In this study, the selected parameter levels (based on preliminary studies), as listed in Table 2, are used to prepare DDGS kafirin microparticles. These selected parameters produced a beam of highly charged particles without aggregations. This design of experiment approach investigates five independent process parameters across 16 runs (2^5−1^), where five represents the number of independent process parameters examined at two levels, and one represents the number of independent design generators chosen to fractionate the design for the preparation of DDGS kafirin microparticles. The five parameters were nozzle diameter (µm), DDGS kafirin concentration (%, w/v), integrated electrode voltage (V), internal frequency (Hz), and gelation solution concentration (% w/v), and their impact was assessed on the volume‐weighted mean particle size and zeta potential of DDGS kafirin microparticles.
Volume‐Weighted Mean Particle Size of DDGS Kafirin Microparticles
3.2
All experimental runs yielded particles in the micrometer range, ranging from 967 ± 59 µm to 522 ± 12 µm, with a mean of 748 ± 14 (Table 2). Run 8 (591 ± 18 µm) and Run 12 (522 ± 12 µm) resulted in smaller‐sized DDGS kafirin microparticles. Analysis of the experimental results by ANOVA indicated that the significant process parameters associated with the volume‐weighted mean particle size are kafirin concentration (F = 139.37, p < 0.0001) > nozzle diameter (F = 57.67, p < 0.0001) > integrated electrode voltage (F = 13.84, p < 0.0001) (Table 3). These variations in DDGS kafirin particle size, produced by ionic gelation and vibrational jet flow technology, could influence the functional behavior of the microparticles. For example, smaller particles generally hydrate more rapidly and allow faster diffusion of entrapped compounds, whereas larger particles tend to retain water more slowly and may support a more prolonged release behavior (Siepmann and Siepmann 2008).

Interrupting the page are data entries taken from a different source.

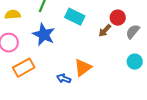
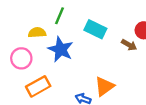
yellow semicircle: (13, 15) -> (37, 33), moved
brown arrow: (105, 31) -> (129, 45), turned -104

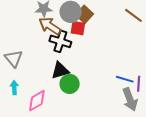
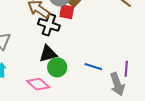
blue line: (125, 79) -> (93, 67), moved
pink diamond: (37, 101) -> (38, 84), moved, turned 70

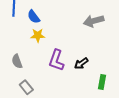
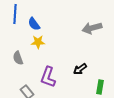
purple L-shape: (56, 60) -> (48, 77), moved
gray semicircle: (17, 61) -> (18, 58), moved

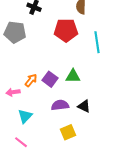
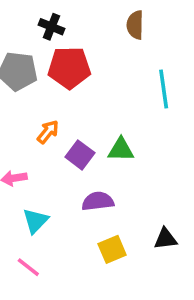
red pentagon: (66, 30) -> (69, 68), moved
orange arrow: (31, 80) -> (48, 132), moved
black triangle: (84, 106) -> (165, 239), moved, turned -32

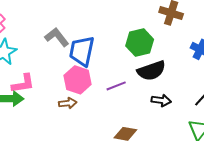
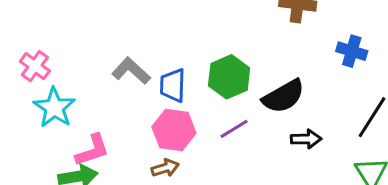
green hexagon: (140, 43) -> (229, 77), moved
blue trapezoid: (82, 51) -> (173, 85), size x0.7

According to the ANOVA results, DDGS kafirin concentration is the most significant process parameter influencing microparticle size. The increase in microparticle size with increasing kafirin concentration is consistent with higher dispersion viscosity and stronger intermolecular interactions (Wang and Padua 2010). For example, at 2% (w/v), Run 2 (937 µm) and Run 11 (967 µm) likely exhibited greater resistance of kafirin droplets to jet disruption, which in turn might have favored the formation of large‐sized droplets. Compared to this, 1% formulations consistently produced smaller particles, indicating finer jet disintegration. Such interpretation is further supported by the diagnostic plot (Figure S5), which indicates that a smaller increase in kafirin concentration (w/v) leads to a significant increase in the volume‐weighted mean particle size.
The influence of nozzle diameter is based on particles per given volume. This indicates that a larger nozzle diameter produced a jet with a greater cross‐sectional area, a key parameter for subsequent droplet formation. As illustrated in the half‐normal (Figure S1) and Pareto analysis (Figure S3), nozzle diameter generated a significant effect, with a larger nozzle diameter producing larger droplets due to increased jet cross section. It is well established in the literature that a larger nozzle produces a broader laminar jet with reduced curvature, which could lead to the formation of small perturbations along the surface of the droplet (Mooranian et al. 2017). Consequently, this tends to favor the preparation of particles with higher volumes (Verma and Daya 2017). Furthermore, the integrated electrode voltage has a statistically significant main effect on the volume‐weighted mean particle size (p = 0.0048), with main effects and diagnostic plots shown in Figures S1, S3, and S5, indicating a decreasing trend in particle size with increasing voltage.
The results of the volume‐weighted mean particle size of DDGS kafirin fabricated by IGVJFT are consistent with the zein particle literature, wherein an orthogonal design, OA_16_ (4^5^), was used to assemble prolamin protein zein by ultrasonic‐assisted dialysis technology (Liu et al. 2016). It is important to note that the internal frequency, although central to droplet uniformity, did not significantly modulate particle size over the examined range of 900–1600 Hz. This suggest the dispersion behaviour of DDGS kafirin may be attributed to its strong cross‐linking and hydrophobic nature (Xiao et al. 2015; Taylor and Taylor 2018), which might have attenuated the influence of vibrational perturbations in the examined range.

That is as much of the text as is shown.